« La prunelle de mes yeux », si tu vois un jour que tu m’aimes

Theo et son frère, joueurs de musique grecque, emménagent dans un nouvel appartement. Ils ont pour voisines deux sœurs dont Élise, aveugle, avec laquelle Theo s’embrouille dans l’ascenseur…

Entre deux films plutôt dramatiques autour de la famille (Tirez la langue, mademoiselle, et Petite Solange), la cinéaste Axelle Ropert a voulu s’exercer à la comédie, avec une idée de départ particulièrement délicate et risquée. Inspirée par la mère d’une camarade de classe de son enfant, atteinte de cécité et qu’elle voyait à la sortie de l’école régulièrement, la réalisatrice se pique d’écrire un personnage de jamais de femme aveugle qui semble bien vivre son handicap, pour la confronter à un musicien grec dépressif. Il y a un côté un peu fourre-tout dans ce pitch mêlant beaucoup de sujets qui n’ont a priori pas grand-chose en commun : les relations entre frères ou sœurs, l’acceptation du handicap et le regard des autres au quotidien, la difficulté à trouver un emploi, le poids de l’héritage familial, la dépression et l’addiction, et au milieu de tout ça, autant de couples possibles qu’il y a de binômes de personnages.

Le point névralgique de l’œuvre, c’est le traitement de la cécité. Comme dans La famille Bélier, les personnes concernées par leur handicap sont incarnées par des acteurs et actrices valides, ici Mélanie Bernier et Swann Arlaud, alors même que le film contient un personnage qui se fait lui-même passer pour aveugle dans l’intrigue, Bastien Bouillon. Il y a une sorte de mise en abîme : Théo a-t-il le droit de jouer l’aveugle, que ce soit pour régler un conflit privé ou comme argument marketing professionnel ? Et si non, qu’est-ce qui donne le droit à ce film de faire jouer des aveugles à des personnes qui n’en sont pas ? À l’écriture, certains traits positifs côtoient des choses problématiques : il est très appréciable de mettre en avant une personne qui mène une vie relativement normale, n’est pas triste, parvient à vivre de façon autonome, à travailler, et avoir une relation amoureuse. Le caractère piquant et qui ne s’inscrit pas dans le cliché de la « gentille handicapée » du personnage d’Élise est une bonne idée. En même temps, la cécité est quand même employée comme un ressort comique à plusieurs reprises et même comme un prétexte pour susciter un rapprochement, ce qui pose certains problèmes éthiques. Le côté maladroit du long-métrage est accentué par le défaut de comédie : on perçoit la sensibilité de la cinéaste dans les moments où ses personnages sont tristes ou torturés, la capacité mélodramatique qu’elle a davantage explorée, et avec un certain succès, dans Petite Solange. Mais ici, le côté comique ne fonctionne globalement pas, en dépit d’un abattage du casting qu’on ne peut pas nier. Que les dialogues ne soient pas totalement réalistes et que certaines scènes soient vraiment décalées, comme avec le conseiller Pôle Emploi ou le passage dans le café des musiciens, n’est pas tant un problème que la structure globale qui se tient mal et enchaîne des éléments qui ne vont pas ensemble et manquent de cohérence. Par exemple, la relation d’Élise avec son métier n’est pas bien explicitée, on a l’impression qu’elle travaille avec son ami à accorder des pianos, puis d’un coup plus, sans qu’on sache ce qui s’est passé et ce qu’elle fait désormais. C’est comme si finalement rien de ce qui caractérise la vie des personnages n’avait réellement d’importance, que le petit jeu chien et chat entre les voisin(e)s.

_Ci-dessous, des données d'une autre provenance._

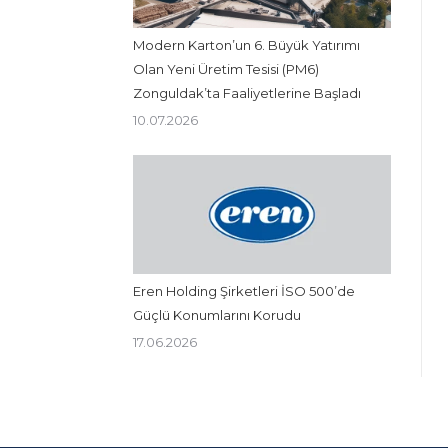
Modern Karton’un 6. Büyük Yatırımı
Olan Yeni Üretim Tesisi (PM6)
Zonguldak’ta Faaliyetlerine Başladı
10.07.2026
Eren Holding Şirketleri İSO 500’de
Güçlü Konumlarını Korudu
17.06.2026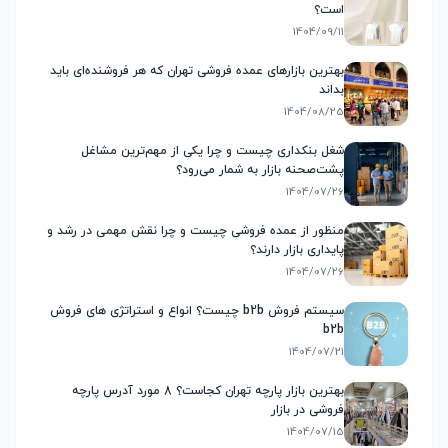
است؟
1404/09/11
بهترین بازارهای عمده فروشی تهران که هر فروشنده‌ای باید
بداند
1404/08/25
شغل بنکداری چیست و چرا یکی از مهم‌ترین مشاغل
پشت‌صحنه بازار به شمار می‌رود؟
1404/07/26
منظور از عمده فروشی چیست و چرا نقش مهمی در رشد و
پایداری بازار دارند؟
1404/07/26
سیستم فروش b2b چیست؟ انواع و استراتژی های فروش
b2b
1404/07/21
بهترین بازار پارچه تهران کجاست؟ 8 مورد آدرس پارچه
فروشی در بازار
1404/07/15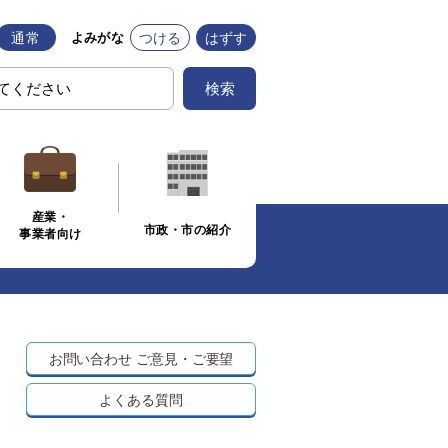
通常
つける
はずす
よみがな
検索
産業・
市政・市の紹介
事業者向け
お問い合わせ
ご意見・ご要望
よくある質問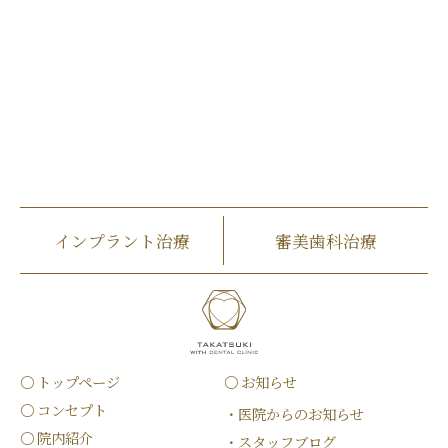
インプラント治療
審美歯科治療
トップページ
お知らせ
コンセプト
医院からのお知らせ
院内紹介
スタッフブログ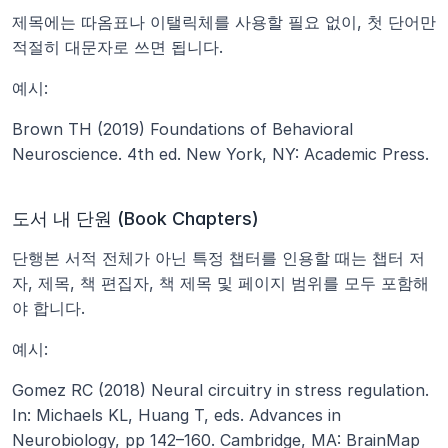
제목에는 따옴표나 이탤릭체를 사용할 필요 없이, 첫 단어만 
적절히 대문자로 쓰면 됩니다.
예시:
Brown TH (2019) Foundations of Behavioral 
Neuroscience. 4th ed. New York, NY: Academic Press.
도서 내 단원 (Book Chapters)
단행본 서적 전체가 아닌 특정 챕터를 인용할 때는 챕터 저
자, 제목, 책 편집자, 책 제목 및 페이지 범위를 모두 포함해
야 합니다.
예시:
Gomez RC (2018) Neural circuitry in stress regulation. 
In: Michaels KL, Huang T, eds. Advances in 
Neurobiology, pp 142–160. Cambridge, MA: BrainMap 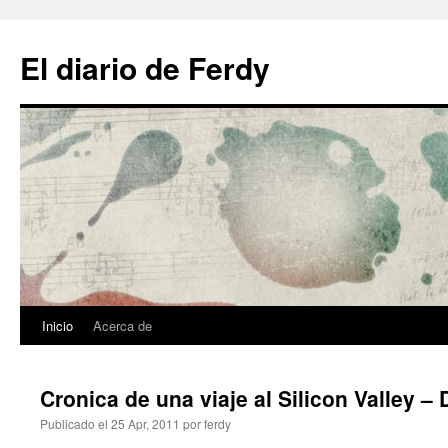
El diario de Ferdy
Inicio
Acerca de
Cronica de una viaje al Silicon Valley – 
Publicado el
25 Apr, 2011
por
ferdy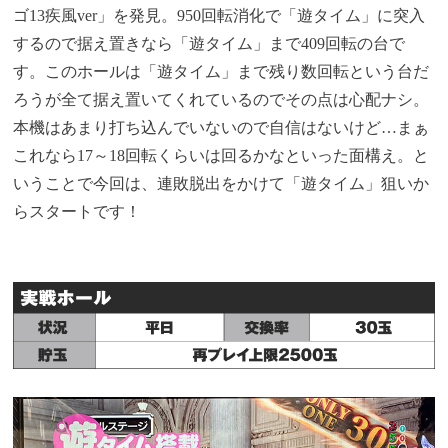
ゴ13疾風ver」を発見。950回転消化で「遊タイム」に突入
するので据え置きなら「遊タイム」まで409回転の台で
す。このホールは「遊タイム」まで残り数回転という台だ
ろうが全て据え置いてくれているのでその点は心配ナシ。
本機はあまり打ち込んでいないので自信はないけど…まぁ
これなら17～18回転くらいは回るかなといった面構え。と
いうことで今回は、連敗脱出をかけて「遊タイム」狙いか
らスタートです！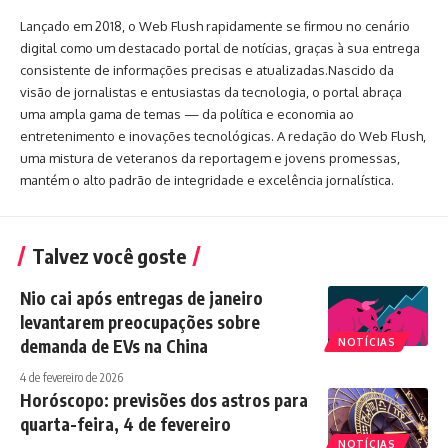
Lançado em 2018, o Web Flush rapidamente se firmou no cenário
digital como um destacado portal de notícias, graças à sua entrega
consistente de informações precisas e atualizadas.Nascido da
visão de jornalistas e entusiastas da tecnologia, o portal abraça
uma ampla gama de temas — da política e economia ao
entretenimento e inovações tecnológicas. A redação do Web Flush,
uma mistura de veteranos da reportagem e jovens promessas,
mantém o alto padrão de integridade e excelência jornalística.
Talvez você goste
Nio cai após entregas de janeiro
levantarem preocupações sobre
demanda de EVs na China
NOTÍCIAS
4 de fevereiro de 2026
Horóscopo: previsões dos astros para
quarta-feira, 4 de fevereiro
NOTÍCIAS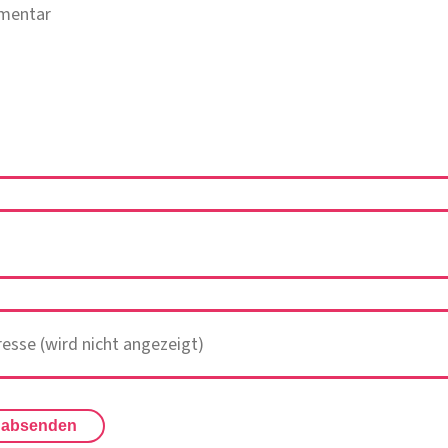
 absenden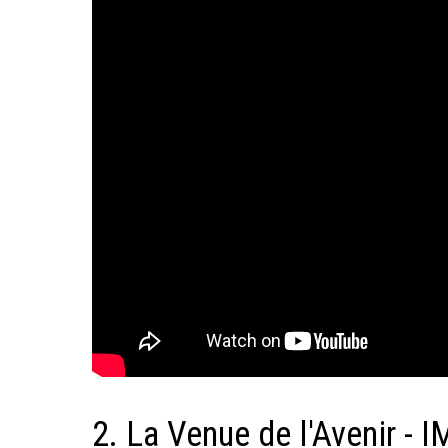
2. La Venue de l'Avenir - 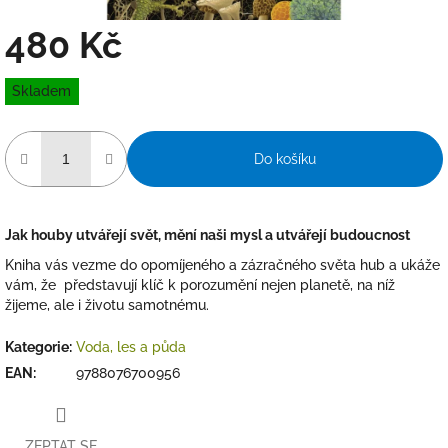
480 Kč
Měrná
Skladem
cena:
Do košíku
Jak houby utvářejí svět, mění naši mysl a utvářejí budoucnost
Kniha
vás vezme do opomíjeného a zázračného světa hub a ukáže
vám, že představují klíč k porozumění nejen planetě, na níž
žijeme, ale i životu samotnému.
Kategorie
:
Voda, les a půda
EAN
:
9788076700956
ZEPTAT SE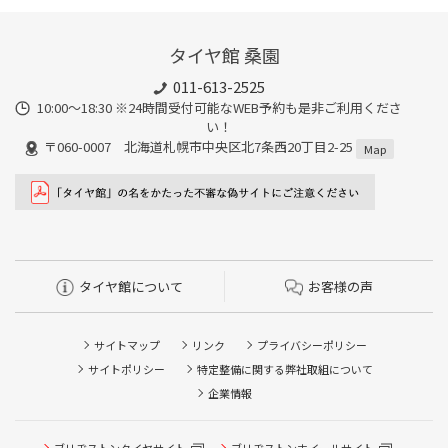
タイヤ館 桑園
011-613-2525
10:00～18:30 ※24時間受付可能なWEB予約も是非ご利用くださ
い！
〒060-0007 北海道札幌市中央区北7条西20丁目2-25
Map
タイヤ館について
お客様の声
サイトマップ
リンク
プライバシーポリシー
サイトポリシー
特定整備に関する弊社取組について
企業情報
ブリヂストンタイヤサイト
ブリヂストンホイールサイト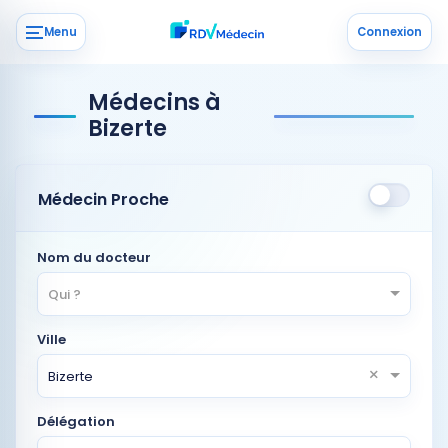
Menu
Connexion
Médecins à
Bizerte
Médecin Proche
Nom du docteur
Qui ?
Ville
×
Bizerte
Délégation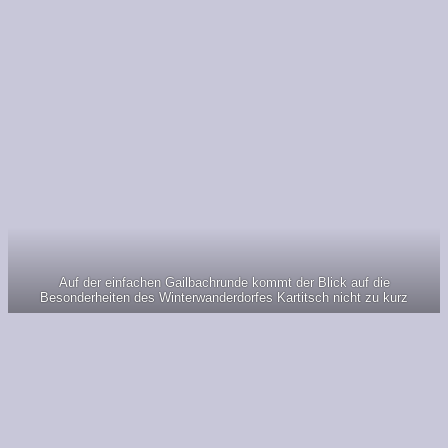
Auf der einfachen Gailbachrunde kommt der Blick auf die
Besonderheiten des Winterwanderdorfes Kartitsch nicht zu kurz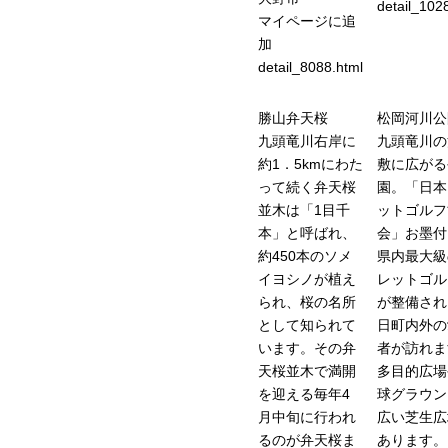
detail_102
マイページに追
加
detail_8088.html
勝山弁天桜
松岡河川公
九頭竜川右岸に
九頭竜川の
約1．5kmにわた
敷に広がる
って続く弁天桜
園。「日本
並木は「1目千
ットゴルフ
本」と呼ばれ、
会」お墨付
約450本のソメ
県内最大級
イヨシノが植え
レットゴル
られ、桜の名所
が整備され
として知られて
日町内外の
います。その弁
者が訪れま
天桜並木で満開
多目的広場
を迎える毎年4
球グラウン
月中旬に行われ
広い芝生広
るのが弁天桜ま
あります。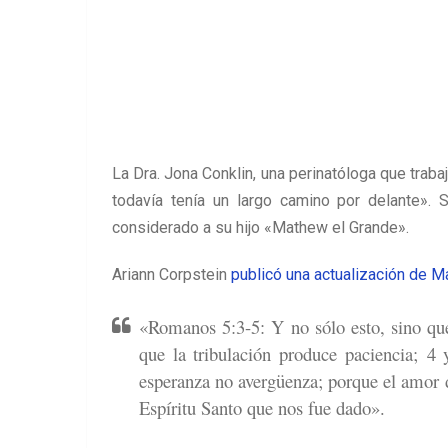
La Dra. Jona Conklin, una perinatóloga que traba
todavía tenía un largo camino por delante».
considerado a su hijo «Mathew el Grande».
Ariann Corpstein
publicó una actualización de 
«Romanos 5:3-5: Y no sólo esto, sino que
que la tribulación produce paciencia; 4 
esperanza no avergüenza; porque el amor 
Espíritu Santo que nos fue dado».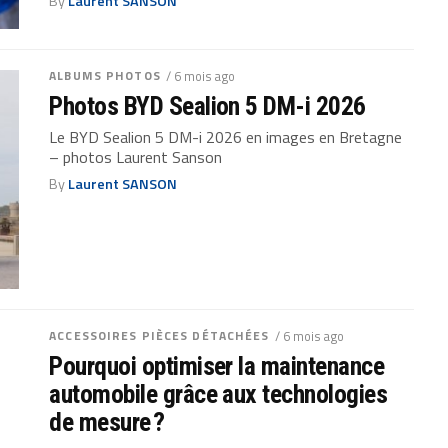
By
Laurent SANSON
ALBUMS PHOTOS
/ 6 mois ago
Photos BYD Sealion 5 DM-i 2026
Le BYD Sealion 5 DM-i 2026 en images en Bretagne
– photos Laurent Sanson
By
Laurent SANSON
ACCESSOIRES PIÈCES DÉTACHÉES
/ 6 mois ago
Pourquoi optimiser la maintenance
automobile grâce aux technologies
de mesure ?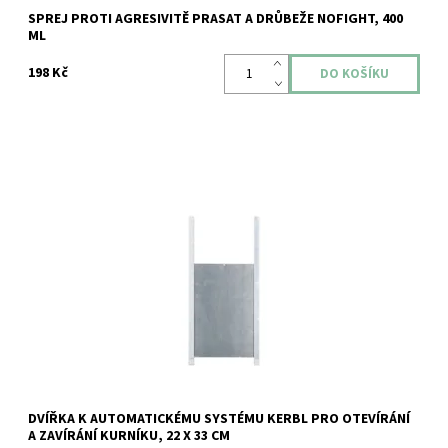
SPREJ PROTI AGRESIVITĚ PRASAT A DRŮBEŽE NOFIGHT, 400
ML
198 Kč
Dostupnost:
Skladem
Kód:
ZOODUM-IS-52712B
DVÍŘKA K AUTOMATICKÉMU SYSTÉMU KERBL PRO OTEVÍRÁNÍ
A ZAVÍRÁNÍ KURNÍKU, 22 X 33 CM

De ce point de vue, le couple Bernier-Bouillon est plutôt charmant même si pas toujours bien servi par le texte, et les personnages secondaires auraient mérité une partition un peu plus conséquente et un peu moins clichée. C’est d’autant plus dommage qu’on trouve quelques pépites et vraies bonnes idées, comme les tags de l’enfant dans l’ascenseur, qui contribuent à donner des indications sur l’humeur et l’évolution de la relation entre les personnages. Le cadrage de ces scènes qui met en valeur ce sous-titre en blanc sur noir, rappelant pour le coup davantage les procédés à destination des personnes malentendantes qu’aveugles, offre un gimmick qui donne à penser que l’idée principale aurait peut-être davantage convenu à un format de série courte.